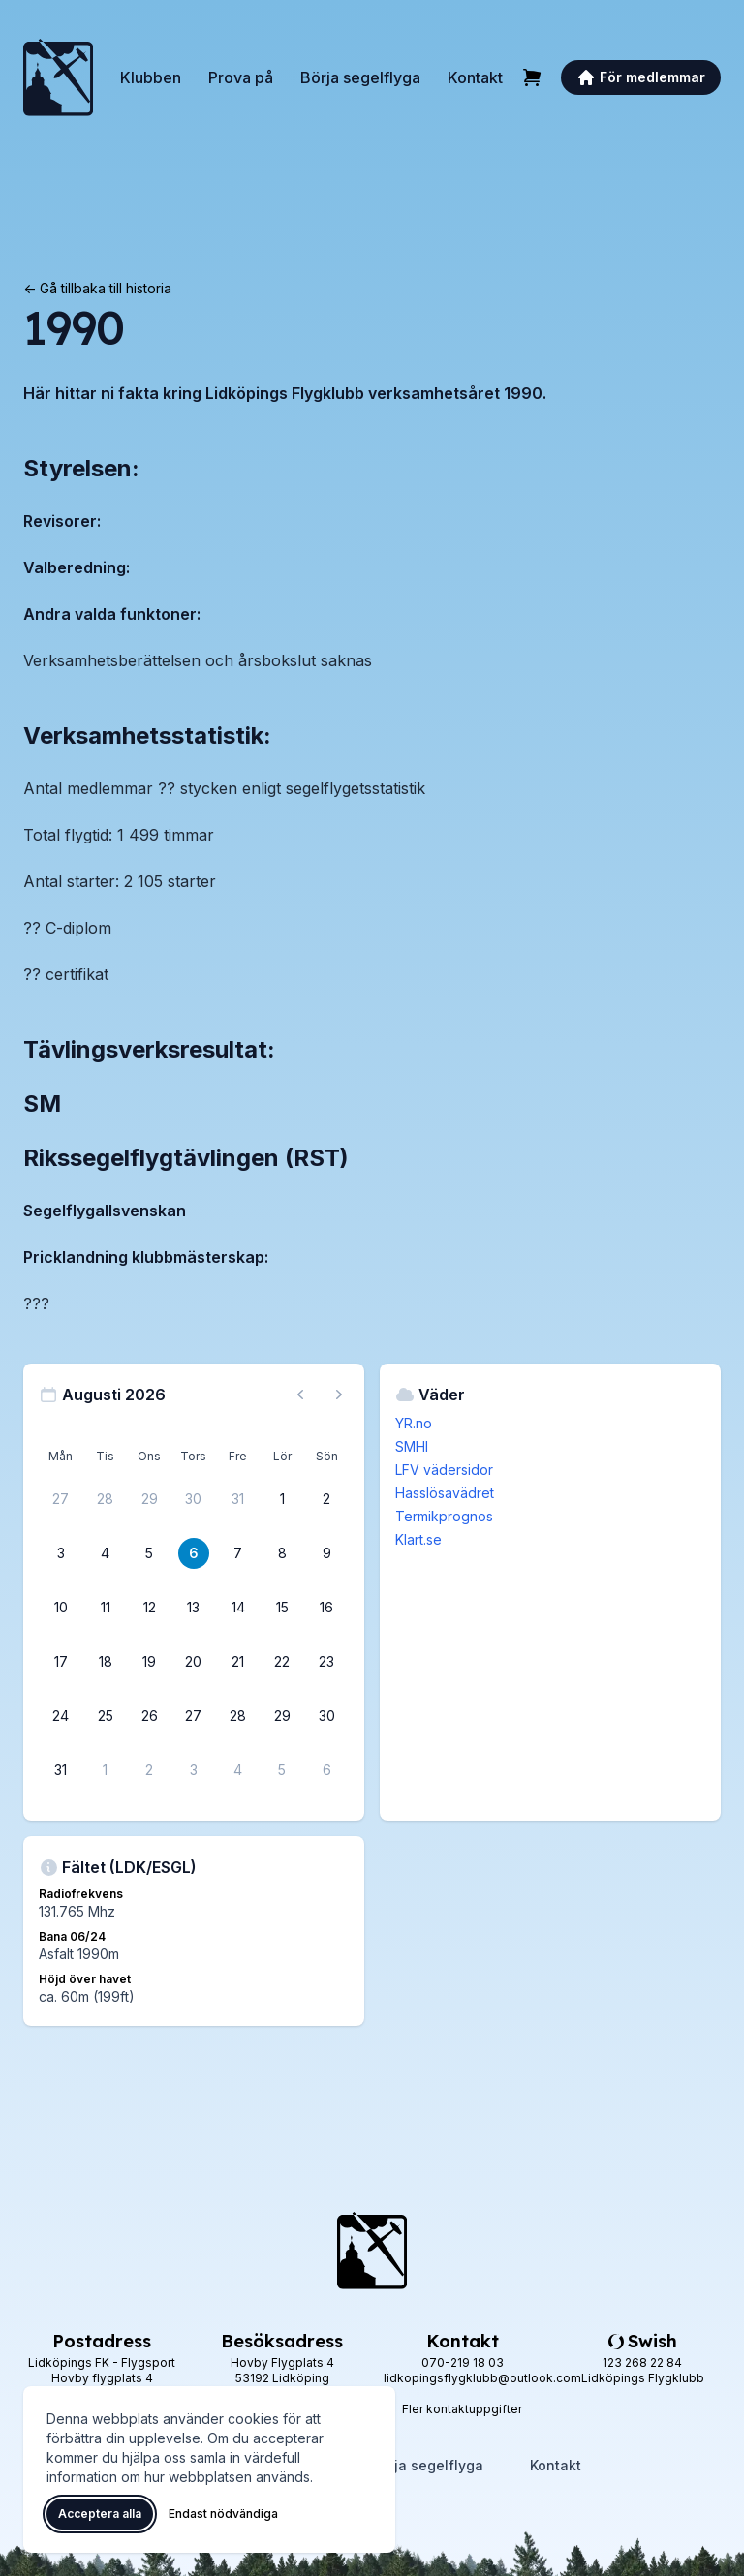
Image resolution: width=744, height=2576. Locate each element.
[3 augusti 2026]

--

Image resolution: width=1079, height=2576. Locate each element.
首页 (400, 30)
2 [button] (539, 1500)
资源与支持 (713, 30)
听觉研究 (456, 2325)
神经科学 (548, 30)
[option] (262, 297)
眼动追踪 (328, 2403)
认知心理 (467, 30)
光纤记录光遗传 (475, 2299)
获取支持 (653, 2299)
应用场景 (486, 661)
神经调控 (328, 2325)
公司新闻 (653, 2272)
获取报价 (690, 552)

---

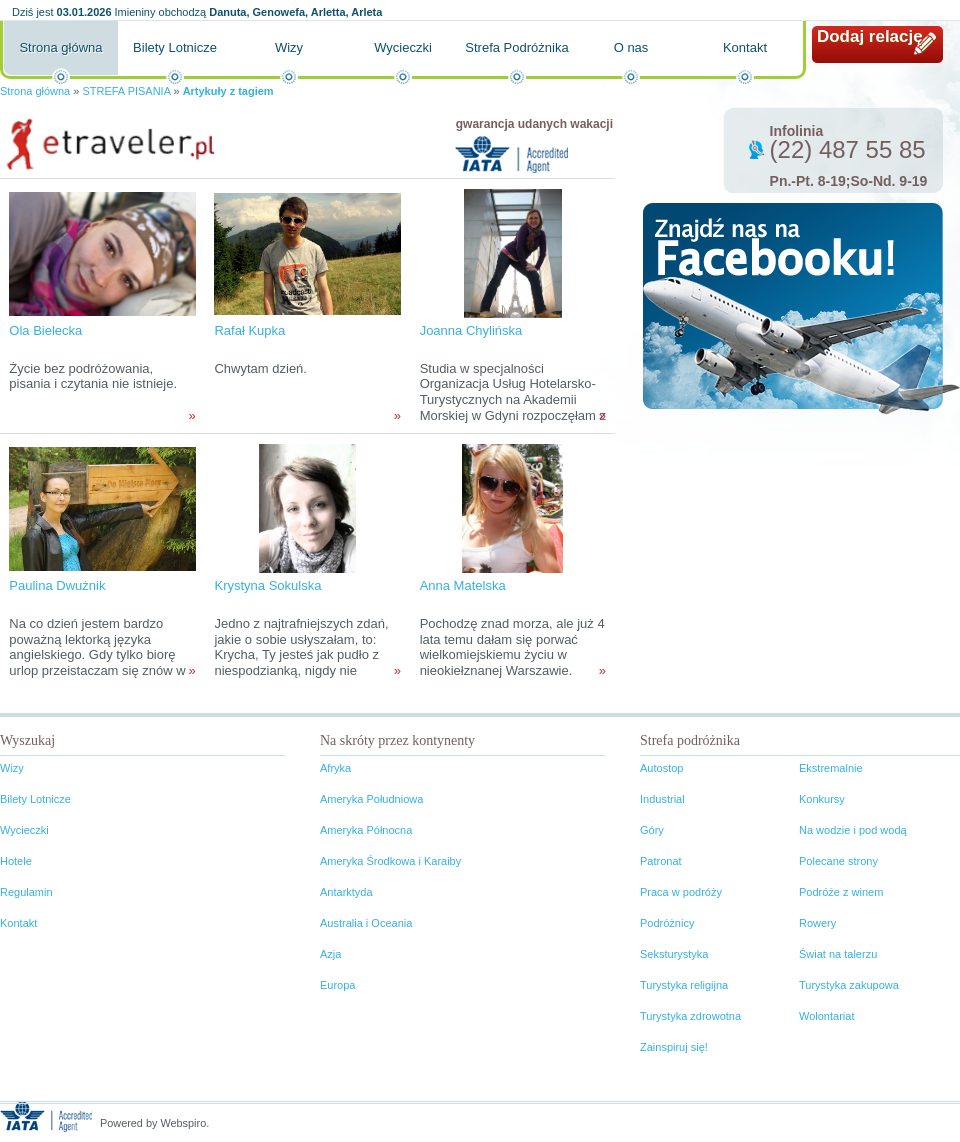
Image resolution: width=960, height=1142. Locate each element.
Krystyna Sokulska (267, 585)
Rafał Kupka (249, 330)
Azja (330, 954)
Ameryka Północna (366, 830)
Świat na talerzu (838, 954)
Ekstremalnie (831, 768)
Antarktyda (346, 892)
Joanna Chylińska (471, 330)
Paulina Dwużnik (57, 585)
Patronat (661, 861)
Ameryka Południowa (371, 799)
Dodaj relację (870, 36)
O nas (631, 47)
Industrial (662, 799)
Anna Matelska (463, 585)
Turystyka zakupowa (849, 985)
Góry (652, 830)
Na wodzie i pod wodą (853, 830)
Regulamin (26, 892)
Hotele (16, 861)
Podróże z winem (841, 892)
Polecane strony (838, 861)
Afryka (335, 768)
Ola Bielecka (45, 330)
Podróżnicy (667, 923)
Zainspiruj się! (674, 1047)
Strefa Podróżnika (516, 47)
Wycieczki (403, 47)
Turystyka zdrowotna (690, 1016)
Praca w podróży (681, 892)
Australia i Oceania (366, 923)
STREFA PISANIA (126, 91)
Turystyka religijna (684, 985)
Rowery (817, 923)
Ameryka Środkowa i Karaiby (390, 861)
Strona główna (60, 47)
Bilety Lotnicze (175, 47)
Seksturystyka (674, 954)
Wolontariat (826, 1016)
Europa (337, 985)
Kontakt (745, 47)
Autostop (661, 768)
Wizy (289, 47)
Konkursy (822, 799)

- EXERCISE DETAILS:
The answer is the run of lines above from the line containing "Azja (330, 954)" through the line containing "Konkursy (822, 799)", copied exactly and alone.

- SOLUTION FOR THIS PROBLEM:
Azja (330, 954)
Ameryka Północna (366, 830)
Świat na talerzu (838, 954)
Ekstremalnie (831, 768)
Antarktyda (346, 892)
Joanna Chylińska (471, 330)
Paulina Dwużnik (57, 585)
Patronat (661, 861)
Ameryka Południowa (371, 799)
Dodaj relację (870, 36)
O nas (631, 47)
Industrial (662, 799)
Anna Matelska (463, 585)
Turystyka zakupowa (849, 985)
Góry (652, 830)
Na wodzie i pod wodą (853, 830)
Regulamin (26, 892)
Hotele (16, 861)
Podróże z winem (841, 892)
Polecane strony (838, 861)
Afryka (335, 768)
Ola Bielecka (45, 330)
Podróżnicy (667, 923)
Zainspiruj się! (674, 1047)
Strefa Podróżnika (516, 47)
Wycieczki (403, 47)
Turystyka zdrowotna (690, 1016)
Praca w podróży (681, 892)
Australia i Oceania (366, 923)
STREFA PISANIA (126, 91)
Turystyka religijna (684, 985)
Rowery (817, 923)
Ameryka Środkowa i Karaiby (390, 861)
Strona główna (60, 47)
Bilety Lotnicze (175, 47)
Seksturystyka (674, 954)
Wolontariat (826, 1016)
Europa (337, 985)
Kontakt (745, 47)
Autostop (661, 768)
Wizy (289, 47)
Konkursy (822, 799)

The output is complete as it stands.